Joe Roth cleared his throat again, not making eye contact. He was a sacrifice to an old lady’s last laugh but he didn’t act as if he knew it. It would be easier to sympathize with him if he weren’t so humorless.
‘To my granddaughter, Annabelle, I leave my diamond gecko brooch.’
Marty stifled a laugh. The brooch was hideous, with strange emerald eyes that bugged out of its head. A burglar had left it behind with the costume jewelry when he’d robbed the house back in 1982. Gram always said she admired a thief with good taste. Annabelle would gild her lily, never realizing that the price tag wouldn’t make it anything other than pug ugly. Two for two, Gram. Marty wondered what was in store for her. She knew she wouldn’t have long to wait.
‘To my granddaughter, Marty, I leave the blue felt hatbox and the hat inside. Think of me when you wear it.’
Joe reached down next to his chair and came up with the box. He handed it to Marty. She set it on her lap and waited for the other shoe to drop.

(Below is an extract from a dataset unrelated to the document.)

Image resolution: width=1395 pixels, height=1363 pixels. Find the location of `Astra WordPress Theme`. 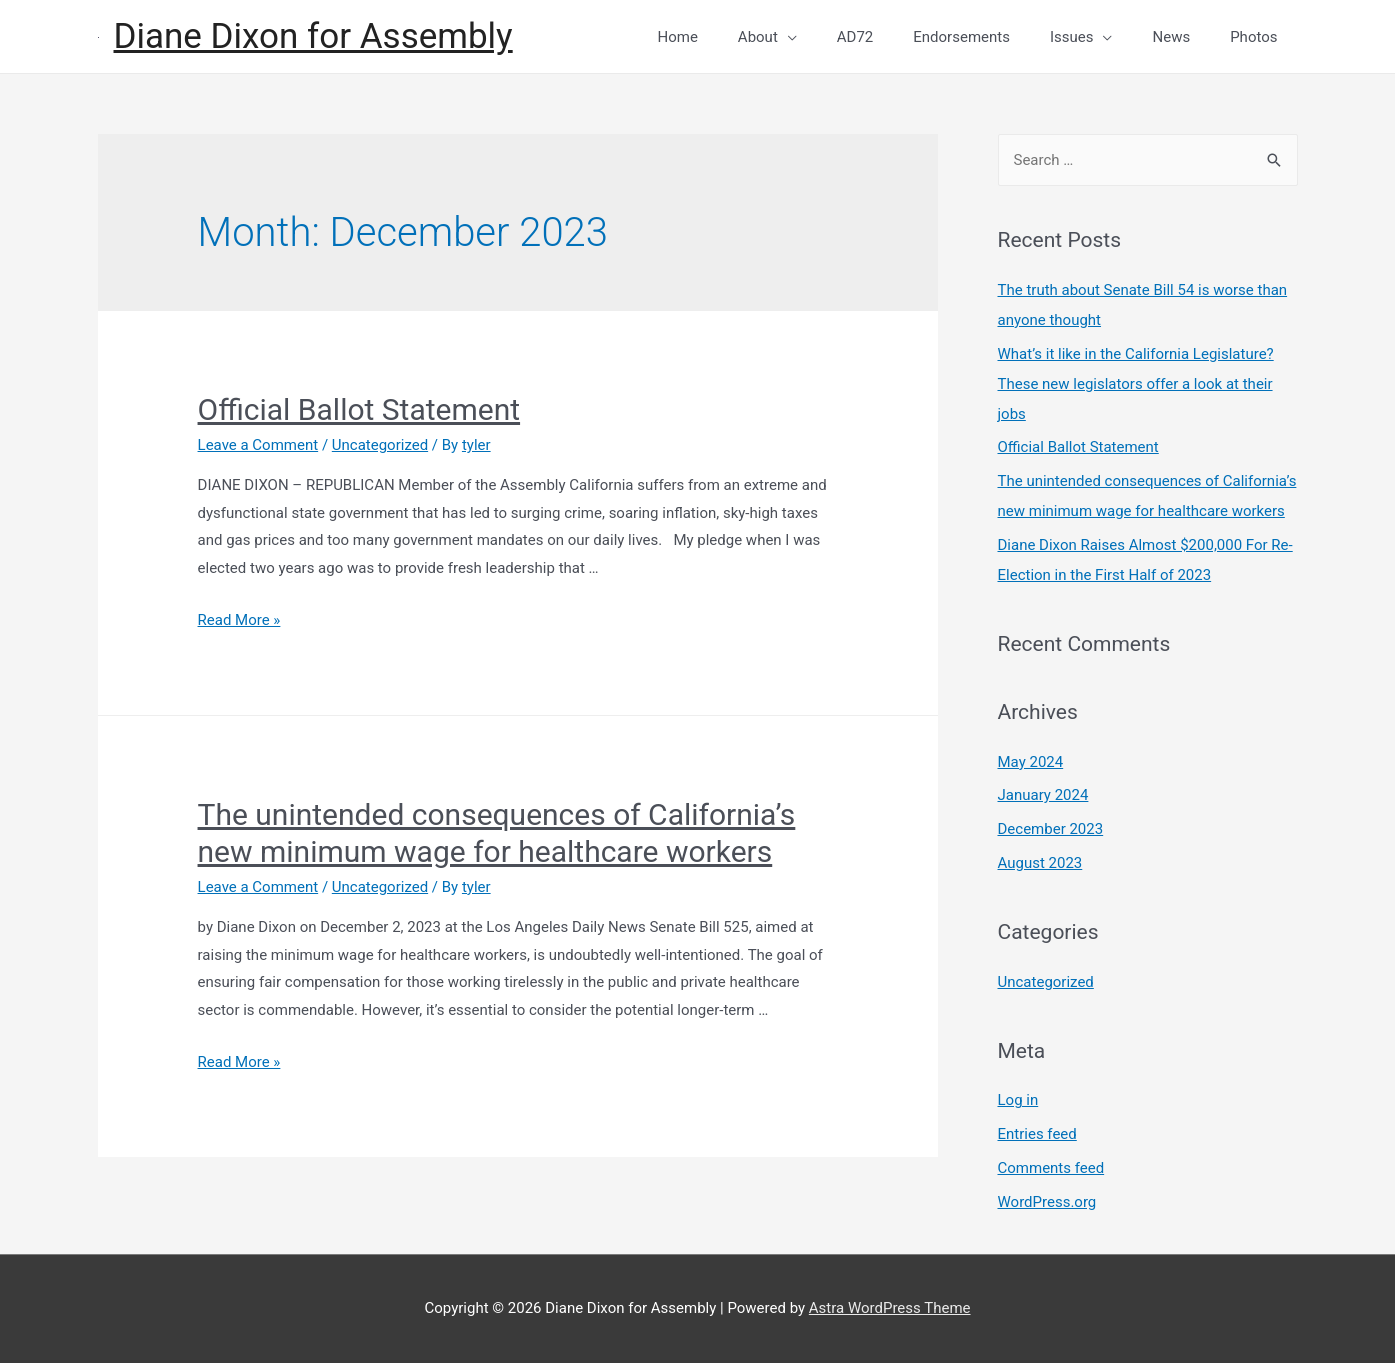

‘I hereby leave the remainder of my assets in equal shares, half to the battered women’s shelter and half to the, um, Clown College of Cleveland.’ Roth mumbled the last bit but the news still penetrated.
‘That’s ridiculous,’ Louise jumped up. ‘You don’t leave millions to the circus.’
‘It was her money,’ Marty said. The battered shelter was a good cause but part of Marty wished her grandmother had left everything to the bozos. She bit back a laugh.
‘It was family money,’ Louise bit out.
‘When can I get my brooch?’ Belle asked, radiating happy pleasure. Marty wondered when it would hit Belle that instead of buying diamonds by the bucket load, she’d be able to take her kids to see twelve clowns pile out of a new Volkswagen. It might never register.
‘I’ll sue. She was clearly deranged.’ Louise was spewing venom directly into the lawyer’s bland face. Marty guessed that three hundred bucks an hour bought endless patience and he’d hear her out until her checkbook ran dry.
Marty carefully lifted the lid of the hatbox, tuning out Louise’s diatribe. Smoothing back tissue paper, Marty’s breath caught. A smile started to work its way up from her toes, pinched by two hours in the uncomfortable shoes. She stood and walked to the fireplace with its oversized mirror above the mantel. Marty placed the hat on her head, tilting it to a rakish angle–it was a touch more wine than the scarlet dress but not altogether a bad match. Tears ran freely down Marty’s cheeks. She moved toward the door.
‘Where do you think you’re going? We can’t just let this happen. We have our heritage to think of, our legacy.’ Louise was shrill. Belle clutched at Joe’s arm, still asking about the brooch.
Marty hesitated at the door. They were strangers. They didn’t understand each other and they never would. That was okay. Gram had understood. There was never going to be enough time or energy to waste on things that wouldn’t work.
‘I got what I came for.’ With that, Marty walked out. The world according to Gram, chapter one–life is short, wear red.